[R] win2k memory problem with merge()'ing repeatedly (long email)

Mon May 22 17:37:00 CEST 2006

Repeated merge()-ing does not always increase the space requirements
linearly. Keep in mind that a join between two tables where the same
value appears M and N times will produce M*N rows for that particular
value. My guess is that the number of rows in atot explodes because
you have some duplicate values in your files (having the same
duplicate date in each data frame would cause atot to contain 4, then
8, 16, 32, 64... rows for that date).

> -----Original Message-----
> From: r-help-bounces at stat.math.ethz.ch
> [mailto:r-help-bounces at stat.math.ethz.ch] On Behalf Of Sean O'Riordain
> Sent: Monday, May 22, 2006 10:12 AM
> To: r-help
> Subject: [R] win2k memory problem with merge()'ing repeatedly
> (long email)
>
> Good afternoon,
>
> I have a 63 small .csv files which I process daily, and until two
> weeks ago they processed just fine and only took a matter of moments
> and had non noticeable memory problem.  Two weeks ago they have
> reached 318 lines and my script "broke".  There are some
> missing-values in some of the files.  I have tried hard many times
> over the last two weeks to create a "small" repeatable example to give
> you but I've failed - unless I use my data it works fine... :-(
>
> Am I missing something obvious? (again)
>
> A line in a typical file has lines which look like :
> 01/06/2005,1372
>
> Though there are three files which have two values (files 3,32,33) and
> these have lines which look like...
> 01/06/2005,1766,
> or
> 15/05/2006,289,114
>
> a1 <- read.csv("file1.csv",header=F)
> etc...
> a63 <- read.csv("file63.csv",header=F)
> names(a1) <- c("mdate","file1.column.description")
>
> atot <- merge(a1,a2,all=T)
>
> followed by repeatedly doing...
> atot <- merge(atot, a3,all=T)
> atot <- merge(atot, a4,all=T)
> etc...
>
> I normally start R with --vanilla.
>
> What appears to happen is that atot doubles in size each iteration and
> just falls over due to lack of memory at about i=17... even though the
> total memory required for all of these individual a1...a63 is only
> 1001384 bytes (doing an object.size() on a1..a63)

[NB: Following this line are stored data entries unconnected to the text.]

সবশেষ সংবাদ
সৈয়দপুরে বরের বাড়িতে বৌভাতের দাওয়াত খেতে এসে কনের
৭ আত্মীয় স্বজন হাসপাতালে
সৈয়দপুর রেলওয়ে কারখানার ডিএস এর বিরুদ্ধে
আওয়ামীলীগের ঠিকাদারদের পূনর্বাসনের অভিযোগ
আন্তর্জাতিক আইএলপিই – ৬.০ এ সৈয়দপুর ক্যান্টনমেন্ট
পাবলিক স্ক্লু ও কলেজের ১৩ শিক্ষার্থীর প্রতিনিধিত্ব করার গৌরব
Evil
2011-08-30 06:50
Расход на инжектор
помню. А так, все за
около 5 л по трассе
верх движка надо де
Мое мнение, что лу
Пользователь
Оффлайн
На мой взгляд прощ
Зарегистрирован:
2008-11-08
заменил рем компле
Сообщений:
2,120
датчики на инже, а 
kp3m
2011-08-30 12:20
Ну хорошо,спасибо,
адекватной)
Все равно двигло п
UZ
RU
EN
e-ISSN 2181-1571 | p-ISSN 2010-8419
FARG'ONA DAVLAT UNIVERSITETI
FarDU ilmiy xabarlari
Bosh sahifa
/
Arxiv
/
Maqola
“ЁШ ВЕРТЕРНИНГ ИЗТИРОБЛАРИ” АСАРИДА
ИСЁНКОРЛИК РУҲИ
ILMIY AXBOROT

> at this point I've been trying to pin down this problem for two weeks
> and I just gave up...
>
> The following works fine as I'd expect with minimal memory usage...
>
> for (i in 3:67) {
>     datelist <- as.Date(start.date)+0:(count-1)
>     #remove a couple of elements...
>     datelist <- datelist[-(floor(runif(nacount)*count))]

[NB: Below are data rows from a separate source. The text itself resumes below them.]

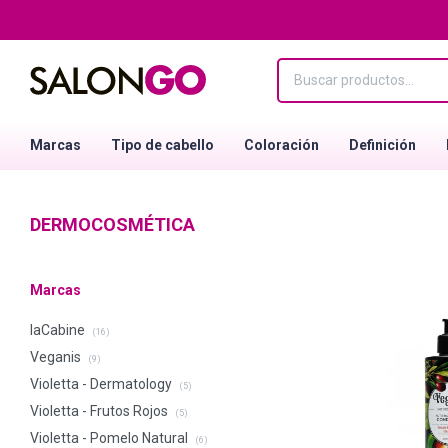
Marcas
Tipo de cabello
Coloración
Definición
DERMOCOSMÉTICA
Marcas
laCabine
(16)
Veganis
(9)
Violetta - Dermatology
(5)
Violetta - Frutos Rojos
(5)
Violetta - Pomelo Natural
(6)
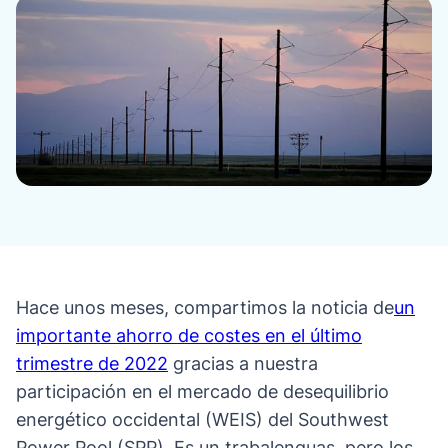
Hace unos meses, compartimos la noticia de
un
importante ahorro de costes en el último
trimestre de 2022
gracias
a nuestra
participación en el mercado de desequilibrio
energético occidental (WEIS) del Southwest
Power Pool (SPP). Es un trabalenguas, pero los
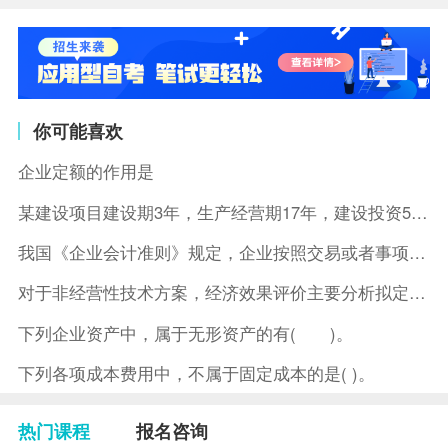
你可能喜欢
企业定额的作用是
某建设项目建设期3年，生产经营期17年，建设投资5500万元
我国《企业会计准则》规定，企业按照交易或者事项的经济特征确定
对于非经营性技术方案，经济效果评价主要分析拟定方案的( )。
下列企业资产中，属于无形资产的有( )。
下列各项成本费用中，不属于固定成本的是( )。
热门课程
报名咨询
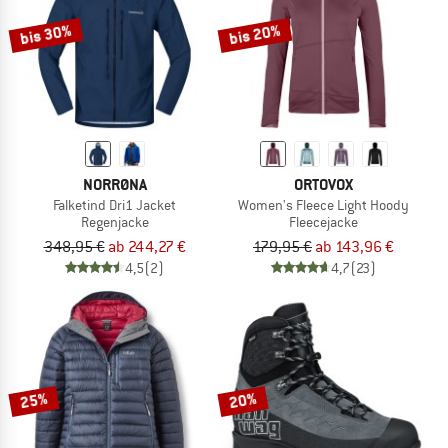
bis 30%
bis 20%
NORRØNA
ORTOVOX
Falketind Dri1 Jacket
Women's Fleece Light Hoody
Regenjacke
Fleecejacke
348,95 €
ab 244,27 €
179,95 €
ab 143,96 €
4,5
(2)
4,7
(23)
25%
20%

>     a2 <- as.data.frame(datelist)
>     names(a2) <- "mdate"
>     vname <- paste("value", i, sep="")
>     a2[vname] <- runif(length(datelist))
>     #a2[floor(runif(nacount)*count), vname] <- NA
>
>     # atot <- merge(atot,a2,all=T)
>     i <- 2
>     a.eval.text <- paste("merge(atot, a", i, ", all=T)", sep="")

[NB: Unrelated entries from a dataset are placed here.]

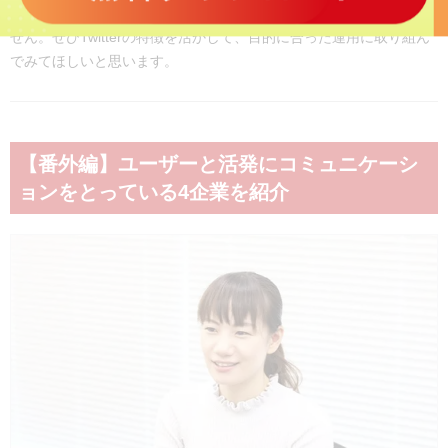
カウントを使っています。Twitterの運用は今からでも遅くはありま
せん。ぜひTwitterの特徴を活かして、目的に合った運用に取り組ん
でみてほしいと思います。
【番外編】ユーザーと活発にコミュニケーシ
ョンをとっている4企業を紹介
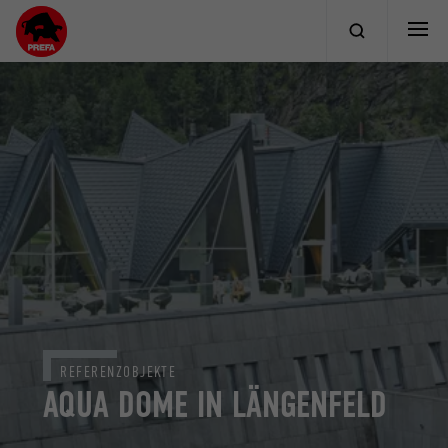
REFERENZOBJEKTE
AQUA DOME IN LÄNGENFELD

>     cat("a.eval.text is: -", a.eval.text, "-\n", sep="")
>     atot <- eval(parse(text=a.eval.text))
>
>     cat("i:", i, " ", gc(), "\n")
> }
>
> this works fine... but on my files (as per attached 'lastsave.txt'
> file) it just gobbles memory.
> Am I doing something wrong?  I (wrongly?) expected that repeatedly
> merge(atot,aN) would only increase the memory requirement linearly
> (with jumps perhaps as we go through a 2^n boundary)... which is what
> happens when merging simulated data.frames as above... no problem at
> all and its really fast...
>
> The attached text file shows a (slightly edited) session where the
> memory required by the merge() operation just doubles with each use...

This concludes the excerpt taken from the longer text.